Use the pre-computed statistics to estimate how many addresses will be in the results set
If the estimated results set is too large, select the second-most unique word and combine it in the search (Street LIKE '%Jones%' AND Town LIKE '%Anytown%')
If the estimated results set is too small, select the second-most unique word and combine it in the search (Street LIKE '%Aardvark%' OR Town LIKE '%Anytown')
if the actual results set is too large/small, repeat the query adding further terms as before.
The idea is to find enough fragments with high information content in the address which can be searched for to give a reasonable number of alternatives, rather than to find the most optimal match. For more tolerance to misspelling, trigrams, tetra-grams or soundex codes could be used instead of words.
Obviously if you have lists of actual states / towns / streets then some data clean-up could take place both in the database and in the search address. (I'm very surprised the Armenian postal service does not make such a list available, but I know that some postal services charge excessive amounts for this information. )
As a practical matter, most systems I see in use try to look up people's accounts by their phone number if possible: obviously whether that is a practical solution depends upon the nature of the data and its accuracy.
(Also consider the lateral-thinking approach: could you find a mail-order mail-list broker company which will clean up your database for you? They might even be willing to pay you for use of the addresses.)
I've found a great article.
Adding some dlls as sql user-defined functions we can use string comparison algorithms using SimMetrics library.
Check it
http://anastasiosyal.com/archive/2009/01/11/18.aspx
the possibilities of such variations are countless and even if such an algorithm exists, it can never be fool-proof. u can't have a spell checker for nouns after all.
what you can do is provide a drop-down list of previously entered field values, so that they can select one, if a particular name already exists.
its better to have separate fields for each value like apartments and so on.
You could throw all addresses at a web service like Google Maps (I don't know whether this one is suitable, though) and see whether they come up with identical GPS coordinates.
One method could be to apply the Levenshtein distance algorithm to the address fields. This will allow you to compare the strings for similarity.
Edit
After looking at the kinds of address differences you are dealing with, this may not be helpful after all.
Another idea is to use learning. For example you could learn, for each abbreviation and its place in the sentence, what the abbreviation means.

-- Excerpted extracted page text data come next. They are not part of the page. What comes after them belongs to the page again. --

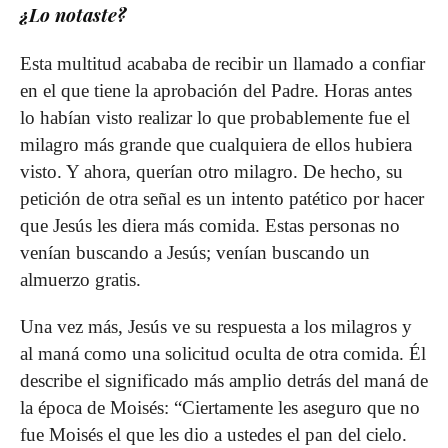
¿Lo notaste?
Esta multitud acababa de recibir un llamado a confiar
en el que tiene la aprobación del Padre. Horas antes
lo habían visto realizar lo que probablemente fue el
milagro más grande que cualquiera de ellos hubiera
visto. Y ahora, querían otro milagro. De hecho, su
petición de otra señal es un intento patético por hacer
que Jesús les diera más comida. Estas personas no
venían buscando a Jesús; venían buscando un
almuerzo gratis.
Una vez más, Jesús ve su respuesta a los milagros y
al maná como una solicitud oculta de otra comida. Él
describe el significado más amplio detrás del maná de
la época de Moisés: “Ciertamente les aseguro que no
fue Moisés el que les dio a ustedes el pan del cielo.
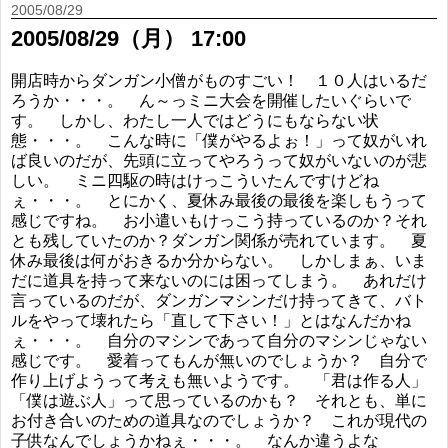
2005/08/29
2005/08/29（月） 17:00
開店時からダンガン小僧がものすごい！ １０人はいるだ
ろうか・・・。 ん～っミニ大会を開催したいぐらいで
す。 しかし、わたし一人ではどうにもならない状
態・・・。 こんな時に「僕がやるよぉ！」って奴がいれ
ば良いのだが、先頭に立ってやろうって奴がいないのが悲
しい。 ミニ四駆の時はけっこういたんですけどね
ぇ・・・。 とにかく、夏休み最後の最後を楽しもうって
感じですね。 お小遣いもけっこう持っているのか？それ
とも残していたのか？ダンガン関係が売れています。 夏
休み最後は何がおきるか分からない。 しかしまぁ、いま
だに道具を持って来ないのには困ってしまう。 あれだけ
言っているのだが、ダンガンマシンだけ持ってきて、バト
ルをやって壊れたら「直して下さい！」とはなんだかね
ぇ・・・。 自分のマシンであって自分のマシンじゃない
感じです。 愛着ってもんが無いのでしょうか？ 自分で
作り上げようって考えも無いようです。 「君は作る人」
「僕は遊ぶ人」って思っているのかも？ それとも、単に
お付き合いのための道具なのでしょうか？ これが現代の
子供なんでしょうかねぇ・・・。 なんか違うよな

3 Jane Dr. -> Dr (in 3rd position (or last)) means Drive
Dr. Jones St -> Dr (in 1st position) means Doctor
You could, for example, use decision trees and have a user train the system. Probably few examples of each use would be enough. You wouldn't classify single-letter abbreviations like D.Jones that could be David Jones, or Dr. Jones as likely. But after a first level of translation you could look up a street index of the town and see if you can expand the D. into a street name.
Again, you would run each address through the decision tree before storing it.
It feels like there should be some commercial products doing this out there.
A possibility is to have a dictionary table in the database that maps all the variants to the 'proper' version of the word:
*Value* | *Meaning*
Apt. | Apartment
Ap. | Apartment
St. | Street
Then you run each word through the dictionary before you compare.
Edit: this alone is too naive to be practical (see comment).